Page-level text extractions
##############################
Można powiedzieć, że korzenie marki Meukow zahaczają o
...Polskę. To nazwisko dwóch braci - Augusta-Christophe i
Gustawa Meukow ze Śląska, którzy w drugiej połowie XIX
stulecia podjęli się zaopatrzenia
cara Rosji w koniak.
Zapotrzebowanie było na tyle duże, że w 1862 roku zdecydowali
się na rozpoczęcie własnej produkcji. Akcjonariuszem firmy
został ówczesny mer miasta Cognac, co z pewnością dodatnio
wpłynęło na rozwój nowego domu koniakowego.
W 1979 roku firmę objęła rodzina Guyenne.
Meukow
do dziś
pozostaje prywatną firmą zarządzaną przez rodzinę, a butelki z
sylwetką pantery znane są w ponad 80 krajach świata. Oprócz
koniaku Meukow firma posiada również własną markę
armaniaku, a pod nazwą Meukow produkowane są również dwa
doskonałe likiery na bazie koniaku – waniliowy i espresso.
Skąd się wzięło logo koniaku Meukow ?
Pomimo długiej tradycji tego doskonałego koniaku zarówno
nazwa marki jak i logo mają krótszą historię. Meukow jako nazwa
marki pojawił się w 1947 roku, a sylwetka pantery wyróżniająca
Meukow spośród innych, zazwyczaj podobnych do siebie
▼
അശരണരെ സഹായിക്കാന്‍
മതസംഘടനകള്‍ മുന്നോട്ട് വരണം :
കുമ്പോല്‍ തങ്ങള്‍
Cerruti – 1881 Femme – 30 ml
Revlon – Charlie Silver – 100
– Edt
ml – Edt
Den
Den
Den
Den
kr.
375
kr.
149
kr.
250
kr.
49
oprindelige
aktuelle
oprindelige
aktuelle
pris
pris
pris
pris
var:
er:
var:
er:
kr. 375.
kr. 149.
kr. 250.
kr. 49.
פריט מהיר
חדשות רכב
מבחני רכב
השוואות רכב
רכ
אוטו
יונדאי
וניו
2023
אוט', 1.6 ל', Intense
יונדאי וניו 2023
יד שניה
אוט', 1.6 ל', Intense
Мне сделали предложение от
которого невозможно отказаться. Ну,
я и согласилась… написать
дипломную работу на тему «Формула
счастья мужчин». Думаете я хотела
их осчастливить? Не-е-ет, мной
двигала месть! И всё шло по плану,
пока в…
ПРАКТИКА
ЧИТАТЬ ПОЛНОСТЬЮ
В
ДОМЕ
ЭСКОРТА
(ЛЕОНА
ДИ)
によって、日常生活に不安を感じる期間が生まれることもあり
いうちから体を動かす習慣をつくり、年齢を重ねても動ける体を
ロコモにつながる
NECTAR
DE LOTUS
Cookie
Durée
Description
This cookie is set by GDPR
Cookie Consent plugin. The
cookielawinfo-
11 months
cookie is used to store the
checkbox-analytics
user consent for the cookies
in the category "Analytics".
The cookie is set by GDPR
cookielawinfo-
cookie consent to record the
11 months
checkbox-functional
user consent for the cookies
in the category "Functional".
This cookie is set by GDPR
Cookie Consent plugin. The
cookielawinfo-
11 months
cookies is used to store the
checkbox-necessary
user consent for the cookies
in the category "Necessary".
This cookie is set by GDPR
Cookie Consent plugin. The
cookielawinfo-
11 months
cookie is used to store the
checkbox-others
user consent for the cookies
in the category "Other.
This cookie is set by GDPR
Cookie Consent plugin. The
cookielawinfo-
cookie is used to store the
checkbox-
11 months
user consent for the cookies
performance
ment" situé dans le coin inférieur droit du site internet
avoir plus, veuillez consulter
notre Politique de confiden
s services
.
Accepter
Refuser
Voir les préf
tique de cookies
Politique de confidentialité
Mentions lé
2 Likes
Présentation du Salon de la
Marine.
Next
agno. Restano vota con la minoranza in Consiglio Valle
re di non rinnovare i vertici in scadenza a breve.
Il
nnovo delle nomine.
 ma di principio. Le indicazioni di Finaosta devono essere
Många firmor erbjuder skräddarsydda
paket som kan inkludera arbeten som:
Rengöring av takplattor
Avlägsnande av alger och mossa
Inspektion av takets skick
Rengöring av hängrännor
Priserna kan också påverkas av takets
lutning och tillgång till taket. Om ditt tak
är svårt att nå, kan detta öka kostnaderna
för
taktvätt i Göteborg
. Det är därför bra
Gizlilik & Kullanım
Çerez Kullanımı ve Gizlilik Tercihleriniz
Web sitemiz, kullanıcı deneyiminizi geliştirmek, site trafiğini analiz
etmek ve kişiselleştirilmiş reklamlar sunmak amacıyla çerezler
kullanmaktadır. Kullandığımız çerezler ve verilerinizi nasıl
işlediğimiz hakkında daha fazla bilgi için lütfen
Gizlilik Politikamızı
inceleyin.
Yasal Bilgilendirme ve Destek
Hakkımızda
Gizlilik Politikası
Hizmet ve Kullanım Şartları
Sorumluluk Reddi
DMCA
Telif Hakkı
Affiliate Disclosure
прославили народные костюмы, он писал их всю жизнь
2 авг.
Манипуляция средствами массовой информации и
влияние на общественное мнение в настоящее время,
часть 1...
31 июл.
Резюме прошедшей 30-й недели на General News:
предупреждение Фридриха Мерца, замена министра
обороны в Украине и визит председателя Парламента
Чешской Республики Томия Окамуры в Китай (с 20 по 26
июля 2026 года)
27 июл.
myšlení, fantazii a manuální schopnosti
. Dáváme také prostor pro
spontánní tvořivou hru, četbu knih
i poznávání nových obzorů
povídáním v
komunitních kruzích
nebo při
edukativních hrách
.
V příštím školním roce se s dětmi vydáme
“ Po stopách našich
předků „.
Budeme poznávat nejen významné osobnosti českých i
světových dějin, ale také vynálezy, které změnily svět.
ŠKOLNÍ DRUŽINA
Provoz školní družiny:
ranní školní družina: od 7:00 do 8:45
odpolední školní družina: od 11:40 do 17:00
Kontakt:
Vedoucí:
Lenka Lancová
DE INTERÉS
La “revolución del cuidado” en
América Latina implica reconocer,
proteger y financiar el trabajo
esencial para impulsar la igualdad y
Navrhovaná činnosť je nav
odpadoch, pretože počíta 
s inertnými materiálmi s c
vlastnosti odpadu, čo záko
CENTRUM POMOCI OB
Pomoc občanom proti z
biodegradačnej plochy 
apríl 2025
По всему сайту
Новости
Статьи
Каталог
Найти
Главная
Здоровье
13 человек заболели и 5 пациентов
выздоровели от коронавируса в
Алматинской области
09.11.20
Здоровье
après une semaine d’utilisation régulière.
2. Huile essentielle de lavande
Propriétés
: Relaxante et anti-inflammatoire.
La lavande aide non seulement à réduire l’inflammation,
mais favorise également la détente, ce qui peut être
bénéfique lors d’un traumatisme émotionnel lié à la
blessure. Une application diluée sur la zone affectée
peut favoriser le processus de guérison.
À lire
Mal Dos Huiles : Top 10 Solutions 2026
##############################
Work instructions: Retype each record exactly, leaving nothing out.

Completed exercise:
Można powiedzieć, że korzenie marki Meukow zahaczają o
...Polskę. To nazwisko dwóch braci - Augusta-Christophe i
Gustawa Meukow ze Śląska, którzy w drugiej połowie XIX
stulecia podjęli się zaopatrzenia
cara Rosji w koniak.
Zapotrzebowanie było na tyle duże, że w 1862 roku zdecydowali
się na rozpoczęcie własnej produkcji. Akcjonariuszem firmy
został ówczesny mer miasta Cognac, co z pewnością dodatnio
wpłynęło na rozwój nowego domu koniakowego.
W 1979 roku firmę objęła rodzina Guyenne.
Meukow
do dziś
pozostaje prywatną firmą zarządzaną przez rodzinę, a butelki z
sylwetką pantery znane są w ponad 80 krajach świata. Oprócz
koniaku Meukow firma posiada również własną markę
armaniaku, a pod nazwą Meukow produkowane są również dwa
doskonałe likiery na bazie koniaku – waniliowy i espresso.
Skąd się wzięło logo koniaku Meukow ?
Pomimo długiej tradycji tego doskonałego koniaku zarówno
nazwa marki jak i logo mają krótszą historię. Meukow jako nazwa
marki pojawił się w 1947 roku, a sylwetka pantery wyróżniająca
Meukow spośród innych, zazwyczaj podobnych do siebie
▼
അശരണരെ സഹായിക്കാന്‍
മതസംഘടനകള്‍ മുന്നോട്ട് വരണം :
കുമ്പോല്‍ തങ്ങള്‍
Cerruti – 1881 Femme – 30 ml
Revlon – Charlie Silver – 100
– Edt
ml – Edt
Den
Den
Den
Den
kr.
375
kr.
149
kr.
250
kr.
49
oprindelige
aktuelle
oprindelige
aktuelle
pris
pris
pris
pris
var:
er:
var:
er:
kr. 375.
kr. 149.
kr. 250.
kr. 49.
פריט מהיר
חדשות רכב
מבחני רכב
השוואות רכב
רכ
אוטו
יונדאי
וניו
2023
אוט', 1.6 ל', Intense
יונדאי וניו 2023
יד שניה
אוט', 1.6 ל', Intense
Мне сделали предложение от
которого невозможно отказаться. Ну,
я и согласилась… написать
дипломную работу на тему «Формула
счастья мужчин». Думаете я хотела
их осчастливить? Не-е-ет, мной
двигала месть! И всё шло по плану,
пока в…
ПРАКТИКА
ЧИТАТЬ ПОЛНОСТЬЮ
В
ДОМЕ
ЭСКОРТА
(ЛЕОНА
ДИ)
によって、日常生活に不安を感じる期間が生まれることもあり
いうちから体を動かす習慣をつくり、年齢を重ねても動ける体を
ロコモにつながる
NECTAR
DE LOTUS
Cookie
Durée
Description
This cookie is set by GDPR
Cookie Consent plugin. The
cookielawinfo-
11 months
cookie is used to store the
checkbox-analytics
user consent for the cookies
in the category "Analytics".
The cookie is set by GDPR
cookielawinfo-
cookie consent to record the
11 months
checkbox-functional
user consent for the cookies
in the category "Functional".
This cookie is set by GDPR
Cookie Consent plugin. The
cookielawinfo-
11 months
cookies is used to store the
checkbox-necessary
user consent for the cookies
in the category "Necessary".
This cookie is set by GDPR
Cookie Consent plugin. The
cookielawinfo-
11 months
cookie is used to store the
checkbox-others
user consent for the cookies
in the category "Other.
This cookie is set by GDPR
Cookie Consent plugin. The
cookielawinfo-
cookie is used to store the
checkbox-
11 months
user consent for the cookies
performance
ment" situé dans le coin inférieur droit du site internet
avoir plus, veuillez consulter
notre Politique de confiden
s services
.
Accepter
Refuser
Voir les préf
tique de cookies
Politique de confidentialité
Mentions lé
2 Likes
Présentation du Salon de la
Marine.
Next
agno. Restano vota con la minoranza in Consiglio Valle
re di non rinnovare i vertici in scadenza a breve.
Il
nnovo delle nomine.
 ma di principio. Le indicazioni di Finaosta devono essere
Många firmor erbjuder skräddarsydda
paket som kan inkludera arbeten som:
Rengöring av takplattor
Avlägsnande av alger och mossa
Inspektion av takets skick
Rengöring av hängrännor
Priserna kan också påverkas av takets
lutning och tillgång till taket. Om ditt tak
är svårt att nå, kan detta öka kostnaderna
för
taktvätt i Göteborg
. Det är därför bra
Gizlilik & Kullanım
Çerez Kullanımı ve Gizlilik Tercihleriniz
Web sitemiz, kullanıcı deneyiminizi geliştirmek, site trafiğini analiz
etmek ve kişiselleştirilmiş reklamlar sunmak amacıyla çerezler
kullanmaktadır. Kullandığımız çerezler ve verilerinizi nasıl
işlediğimiz hakkında daha fazla bilgi için lütfen
Gizlilik Politikamızı
inceleyin.
Yasal Bilgilendirme ve Destek
Hakkımızda
Gizlilik Politikası
Hizmet ve Kullanım Şartları
Sorumluluk Reddi
DMCA
Telif Hakkı
Affiliate Disclosure
прославили народные костюмы, он писал их всю жизнь
2 авг.
Манипуляция средствами массовой информации и
влияние на общественное мнение в настоящее время,
часть 1...
31 июл.
Резюме прошедшей 30-й недели на General News:
предупреждение Фридриха Мерца, замена министра
обороны в Украине и визит председателя Парламента
Чешской Республики Томия Окамуры в Китай (с 20 по 26
июля 2026 года)
27 июл.
myšlení, fantazii a manuální schopnosti
. Dáváme také prostor pro
spontánní tvořivou hru, četbu knih
i poznávání nových obzorů
povídáním v
komunitních kruzích
nebo při
edukativních hrách
.
V příštím školním roce se s dětmi vydáme
“ Po stopách našich
předků „.
Budeme poznávat nejen významné osobnosti českých i
světových dějin, ale také vynálezy, které změnily svět.
ŠKOLNÍ DRUŽINA
Provoz školní družiny:
ranní školní družina: od 7:00 do 8:45
odpolední školní družina: od 11:40 do 17:00
Kontakt:
Vedoucí:
Lenka Lancová
DE INTERÉS
La “revolución del cuidado” en
América Latina implica reconocer,
proteger y financiar el trabajo
esencial para impulsar la igualdad y
Navrhovaná činnosť je nav
odpadoch, pretože počíta 
s inertnými materiálmi s c
vlastnosti odpadu, čo záko
CENTRUM POMOCI OB
Pomoc občanom proti z
biodegradačnej plochy 
apríl 2025
По всему сайту
Новости
Статьи
Каталог
Найти
Главная
Здоровье
13 человек заболели и 5 пациентов
выздоровели от коронавируса в
Алматинской области
09.11.20
Здоровье
après une semaine d’utilisation régulière.
2. Huile essentielle de lavande
Propriétés
: Relaxante et anti-inflammatoire.
La lavande aide non seulement à réduire l’inflammation,
mais favorise également la détente, ce qui peut être
bénéfique lors d’un traumatisme émotionnel lié à la
blessure. Une application diluée sur la zone affectée
peut favoriser le processus de guérison.
À lire
Mal Dos Huiles : Top 10 Solutions 2026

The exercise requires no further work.